§ Directions for this task: Find how many lines of the records hold the string "name" and reply with only that total.

§ Dataset excerpts:

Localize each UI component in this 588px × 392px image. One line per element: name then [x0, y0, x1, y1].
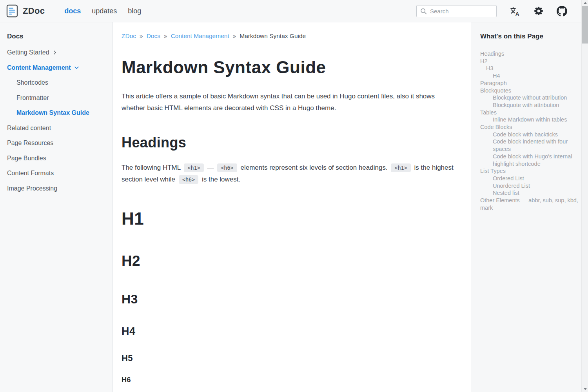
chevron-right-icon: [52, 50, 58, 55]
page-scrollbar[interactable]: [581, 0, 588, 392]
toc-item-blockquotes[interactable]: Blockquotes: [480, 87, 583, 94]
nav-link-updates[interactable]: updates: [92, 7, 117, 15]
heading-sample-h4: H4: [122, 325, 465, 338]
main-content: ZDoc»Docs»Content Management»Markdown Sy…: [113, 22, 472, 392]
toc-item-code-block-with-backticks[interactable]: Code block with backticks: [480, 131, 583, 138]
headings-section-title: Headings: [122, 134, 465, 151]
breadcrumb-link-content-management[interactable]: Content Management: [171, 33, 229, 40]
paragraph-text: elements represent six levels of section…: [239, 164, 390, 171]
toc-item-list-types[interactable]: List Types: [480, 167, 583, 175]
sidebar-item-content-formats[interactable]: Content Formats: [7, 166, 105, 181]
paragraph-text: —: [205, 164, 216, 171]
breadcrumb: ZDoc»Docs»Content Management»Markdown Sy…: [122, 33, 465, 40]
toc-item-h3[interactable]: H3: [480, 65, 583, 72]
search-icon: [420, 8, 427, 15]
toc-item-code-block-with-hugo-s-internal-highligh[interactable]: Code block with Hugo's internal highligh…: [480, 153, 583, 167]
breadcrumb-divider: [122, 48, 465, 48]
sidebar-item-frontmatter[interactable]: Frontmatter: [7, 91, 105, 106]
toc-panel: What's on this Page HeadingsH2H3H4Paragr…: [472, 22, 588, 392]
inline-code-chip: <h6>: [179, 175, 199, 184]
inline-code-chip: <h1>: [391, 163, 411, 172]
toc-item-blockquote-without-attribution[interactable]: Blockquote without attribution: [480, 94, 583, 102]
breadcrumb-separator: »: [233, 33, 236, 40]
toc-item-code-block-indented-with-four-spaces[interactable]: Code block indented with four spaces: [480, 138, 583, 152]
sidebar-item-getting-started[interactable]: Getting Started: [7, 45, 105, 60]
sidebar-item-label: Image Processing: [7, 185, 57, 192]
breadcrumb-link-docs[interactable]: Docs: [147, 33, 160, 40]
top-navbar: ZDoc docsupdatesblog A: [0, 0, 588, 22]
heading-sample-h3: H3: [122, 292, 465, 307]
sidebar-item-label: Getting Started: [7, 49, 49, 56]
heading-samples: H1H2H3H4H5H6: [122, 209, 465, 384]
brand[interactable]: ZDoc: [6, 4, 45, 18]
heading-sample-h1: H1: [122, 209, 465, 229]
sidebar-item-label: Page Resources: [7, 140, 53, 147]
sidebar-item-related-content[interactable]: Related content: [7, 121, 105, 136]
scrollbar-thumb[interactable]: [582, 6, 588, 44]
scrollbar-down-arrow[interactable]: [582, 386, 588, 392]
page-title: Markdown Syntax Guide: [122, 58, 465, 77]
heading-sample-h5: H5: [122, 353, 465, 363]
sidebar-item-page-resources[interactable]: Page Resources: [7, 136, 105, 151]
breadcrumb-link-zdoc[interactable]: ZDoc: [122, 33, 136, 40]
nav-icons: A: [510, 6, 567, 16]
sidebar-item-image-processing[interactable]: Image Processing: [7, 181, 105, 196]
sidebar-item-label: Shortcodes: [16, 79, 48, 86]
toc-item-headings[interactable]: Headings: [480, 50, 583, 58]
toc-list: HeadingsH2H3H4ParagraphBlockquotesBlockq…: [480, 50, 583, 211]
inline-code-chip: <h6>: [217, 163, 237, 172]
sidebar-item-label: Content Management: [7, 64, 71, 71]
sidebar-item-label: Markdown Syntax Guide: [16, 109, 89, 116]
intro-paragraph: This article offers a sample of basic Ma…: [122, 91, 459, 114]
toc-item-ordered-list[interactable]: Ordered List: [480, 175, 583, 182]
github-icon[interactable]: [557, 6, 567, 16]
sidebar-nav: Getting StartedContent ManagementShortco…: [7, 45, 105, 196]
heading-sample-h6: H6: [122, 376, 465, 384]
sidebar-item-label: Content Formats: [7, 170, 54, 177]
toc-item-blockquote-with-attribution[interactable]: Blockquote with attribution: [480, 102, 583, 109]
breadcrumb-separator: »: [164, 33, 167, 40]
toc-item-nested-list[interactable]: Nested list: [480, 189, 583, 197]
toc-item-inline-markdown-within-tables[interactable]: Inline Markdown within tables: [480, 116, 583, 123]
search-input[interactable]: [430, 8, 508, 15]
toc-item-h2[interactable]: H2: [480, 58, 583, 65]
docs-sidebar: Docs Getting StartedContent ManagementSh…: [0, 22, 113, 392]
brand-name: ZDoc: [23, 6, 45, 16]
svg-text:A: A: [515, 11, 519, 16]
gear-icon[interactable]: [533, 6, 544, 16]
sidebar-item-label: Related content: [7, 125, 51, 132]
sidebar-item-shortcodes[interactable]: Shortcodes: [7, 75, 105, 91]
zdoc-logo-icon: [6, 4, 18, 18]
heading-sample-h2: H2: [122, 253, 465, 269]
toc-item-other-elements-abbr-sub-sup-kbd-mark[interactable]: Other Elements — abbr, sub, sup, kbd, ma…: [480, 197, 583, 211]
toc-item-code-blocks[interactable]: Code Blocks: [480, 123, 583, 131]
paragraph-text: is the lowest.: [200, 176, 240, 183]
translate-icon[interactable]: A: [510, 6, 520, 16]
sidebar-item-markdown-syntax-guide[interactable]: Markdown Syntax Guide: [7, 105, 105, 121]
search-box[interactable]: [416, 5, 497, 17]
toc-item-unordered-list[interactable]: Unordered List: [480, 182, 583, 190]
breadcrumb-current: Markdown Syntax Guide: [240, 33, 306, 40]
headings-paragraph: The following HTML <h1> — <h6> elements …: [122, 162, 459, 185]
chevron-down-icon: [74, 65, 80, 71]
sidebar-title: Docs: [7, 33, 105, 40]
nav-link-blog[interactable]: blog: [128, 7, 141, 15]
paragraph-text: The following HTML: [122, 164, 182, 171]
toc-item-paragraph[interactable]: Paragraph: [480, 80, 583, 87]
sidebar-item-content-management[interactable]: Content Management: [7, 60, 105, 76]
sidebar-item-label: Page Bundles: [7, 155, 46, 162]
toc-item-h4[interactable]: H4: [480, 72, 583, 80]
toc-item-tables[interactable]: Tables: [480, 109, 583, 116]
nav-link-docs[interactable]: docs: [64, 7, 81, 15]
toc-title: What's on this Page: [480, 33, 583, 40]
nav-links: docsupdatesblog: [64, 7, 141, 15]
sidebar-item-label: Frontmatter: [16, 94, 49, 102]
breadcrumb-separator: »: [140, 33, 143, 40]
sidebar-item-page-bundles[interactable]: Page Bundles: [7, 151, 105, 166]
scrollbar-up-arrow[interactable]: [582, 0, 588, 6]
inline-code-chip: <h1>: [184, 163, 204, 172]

§ Solution to this exercise: 2